Ora sono curiosa di conoscere il significato delle altre date alla fine della canzone. È un po’ insolita questa conversazione, ci stiamo focalizzando in effetti solo sulle date della canzone, invece di parlare delle parole del testo, ma le date per me sono l’aspetto più affascinate di questa canzone. Alzo sempre il volume al massimo, ogni volta che ascolto la canzone, sperando di decifrare almeno una o due date. Può diventare un esercizio molto ossessivo. Qualcuno di voi ha provato a contarle? Sappiamo quante sono le date? Willa, le date avevamo iniziato ad enumerarle, giusto?
Willa: Sì, ma è piuttosto grossolana, gli spazi tra alcune di esse sono molto ampi – e sono sicura di aver tralasciato molte altre. Non è facile capire neanche per me.
Joie: Sì, io anche.
Lisha: Ammetto di aver avuto dei problemi anch’io. Mentre, ho dovuto scervellarmi un po’ su di esso, ho trovato un trucco per sentire le date. Un po’ di esercizio e un paio di buone cuffie, ed è possibile ascoltare l’intero segmento chiaramente senza perdere nessuna delle date indicate.
Le date pronunciate alla fine della canzone sono suddivise in quattro diversi gruppi, classificati e sovrapposti l’uno con l’altro. Isolare e concentrarsi su un unico gruppo è il metodo di ascolto, senza farsi distrarre dai suoni sottostanti. È utile anche per posizionare il giusto volume del suono. Ad esempio, il primo gruppo inizia nella parte superiore del campo sonoro, leggermente a destra del centro. Si inizia subito dopo l’ultimo accordo della canzone (05:41) e suona come:
February 11, 1847 Thomas Edison is born
December 30, 1865 Rudyard Kipling is born
December 7, 1903 The Wright Brothers first flight
January 15, 1929 Martin Luther King is born
October 14, 1947 Chuck Yeager breaks the sound barrier
February 9, 1964 The Beatles perform on the Ed Sullivan show
November 10, 1989 The Berlin Wall comes down
(11 febbraio 1847, nasce Thomas Edison)
(30 dicembre 1865, nasce Rudyard Kipling)

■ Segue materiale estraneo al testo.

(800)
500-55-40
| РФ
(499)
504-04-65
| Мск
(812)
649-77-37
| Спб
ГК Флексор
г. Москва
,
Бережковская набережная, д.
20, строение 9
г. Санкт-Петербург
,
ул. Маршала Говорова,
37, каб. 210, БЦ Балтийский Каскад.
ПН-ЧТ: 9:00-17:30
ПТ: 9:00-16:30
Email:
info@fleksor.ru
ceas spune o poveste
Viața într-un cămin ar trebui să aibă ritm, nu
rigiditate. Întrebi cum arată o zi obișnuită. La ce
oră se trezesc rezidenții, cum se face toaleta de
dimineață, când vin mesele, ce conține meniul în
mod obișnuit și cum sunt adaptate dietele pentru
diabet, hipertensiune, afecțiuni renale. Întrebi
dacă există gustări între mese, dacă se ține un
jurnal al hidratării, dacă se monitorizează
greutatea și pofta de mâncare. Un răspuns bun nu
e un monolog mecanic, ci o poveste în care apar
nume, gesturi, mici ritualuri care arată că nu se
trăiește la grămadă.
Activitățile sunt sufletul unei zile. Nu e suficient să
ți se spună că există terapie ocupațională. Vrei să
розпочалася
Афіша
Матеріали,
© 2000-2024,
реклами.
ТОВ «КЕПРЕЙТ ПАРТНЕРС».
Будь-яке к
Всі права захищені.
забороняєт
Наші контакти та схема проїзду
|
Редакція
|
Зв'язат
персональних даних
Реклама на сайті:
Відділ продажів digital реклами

(7 dicembre 1903, il primo volo dei fratelli Wright)
(15 gennaio 1929, nasce Martin Luther King)
(14 ottobre 1947, Chuk Yeager è il primo uomo a superare il muro del suono)

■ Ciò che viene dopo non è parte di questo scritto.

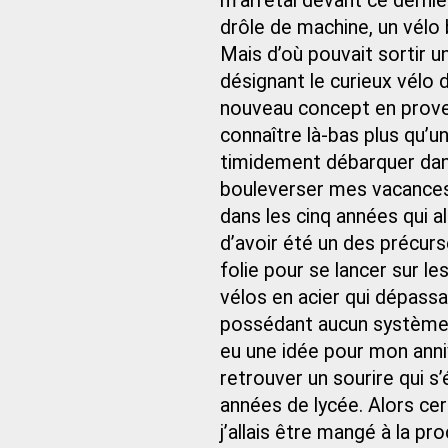
m’arrêtai devant ce dernier
drôle de machine, un vélo 
Mais d’où pouvait sortir un
désignant le curieux vélo 
nouveau concept en prove
connaître là-bas plus qu’u
timidement débarquer dans 
bouleverser mes vacances 
dans les cinq années qui al
d’avoir été un des précurse
folie pour se lancer sur l
vélos en acier qui dépass
possédant aucun système 
eu une idée pour mon anni
retrouver un sourire qui s
années de lycée. Alors cer
j’allais être mangé à la p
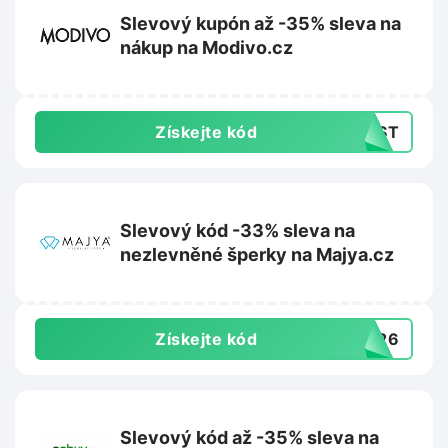
Slevový kupón až -35% sleva na
nákup na Modivo.cz
Získejte kód
LAST
Slevový kód -33% sleva na
nezlevněné šperky na Majya.cz
Získejte kód
7326
Slevový kód až -35% sleva na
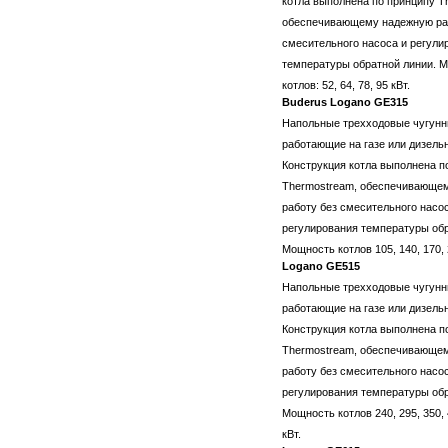
котла выполнена по принципу T
обеспечивающему надежную ра
смесительного насоса и регули
температуры обратной линии. 
котлов: 52, 64, 78, 95 кВт.
Buderus Logano GE315
Напольные трехходовые чугунн
работающие на газе или дизель
Конструкция котла выполнена п
Thermostream, обеспечивающе
работу без смесительного насо
регулирования температуры обр
Мощность котлов 105, 140, 170, 
Logano GE515
Напольные трехходовые чугунн
работающие на газе или дизель
Конструкция котла выполнена п
Thermostream, обеспечивающе
работу без смесительного насо
регулирования температуры обр
Мощность котлов 240, 295, 350, 
кВт.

(9 febbraio 1964, i Beatles si esibiscono a “Ed Sullivan show”)
(10 novembre 1989, la caduta del Muro di Berlino)
Ora tornare indietro (05:42) e cercare di isolare il secondo gruppo, che si colloca sul lato sinistro delle cuffie:
January 18, 1858 Daniel Hale Williams is born
August 8, 1866 Matthew Henson is born
May 29, 1917 John F. Kennedy is born
September 1928 The discovery of penicillin
January 17, 1942 Muhammad Ali is born as Cassius Clay
April 12, 1961 Yuri Gagarin’s first space flight
April 12, 1981 The first Shuttle flight
(18 gennaio 1858, nasce Daniel Hale Williams)

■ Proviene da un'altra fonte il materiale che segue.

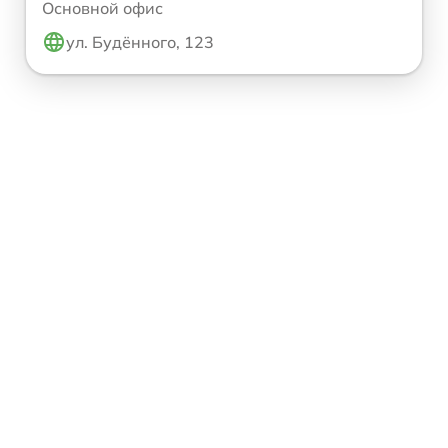
Основной офис
ул. Будённого, 123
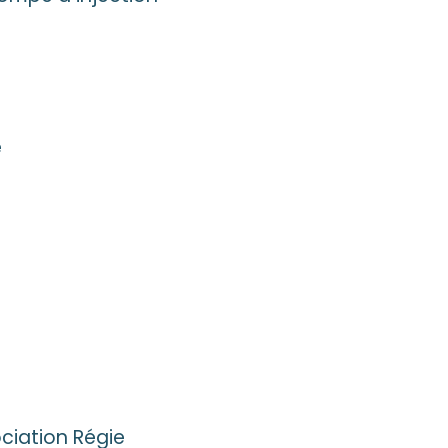
e
ociation Régie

(8 agosto 1866, nasce Matthew Henson)
(29 maggio 1917, nasce John F. Kennedy)
(Settembre 1928, scoperta della penicillina)
(17 gennaio 1942, nasce Muhammad Ali, alias Cassius Clay)
(12 aprile 1961, Yuri Gagarin conquista lo spazio)
(12 aprile 1981, primo lancio di uno shuttle)
Il terzo gruppo si trova sul lato destro (05:43):
November 19, 1863 Lincoln delivers the Gettysburg address
December 5, 1901 Walt Disney is born
November 2, 1920 The first commercial radio station opens
October 9, 1940 John Lennon is born
July 17, 1955 Disneyland opens
July 20, 1969 Astronauts first land on the moon
(19 novembre 1863, Lincoln pronuncia il discorso di “Gettysburg”)
(5 dicembre 1901, nasce Walt Disney)
(2 novembre 1920, nasce la prima stazione radio commerciale)
(9 ottobre 1940, nasce John Lennon)
(17 luglio 1955, inaugurazione di Disneyland)
(20 luglio 1969, primo sbarco sulla Luna)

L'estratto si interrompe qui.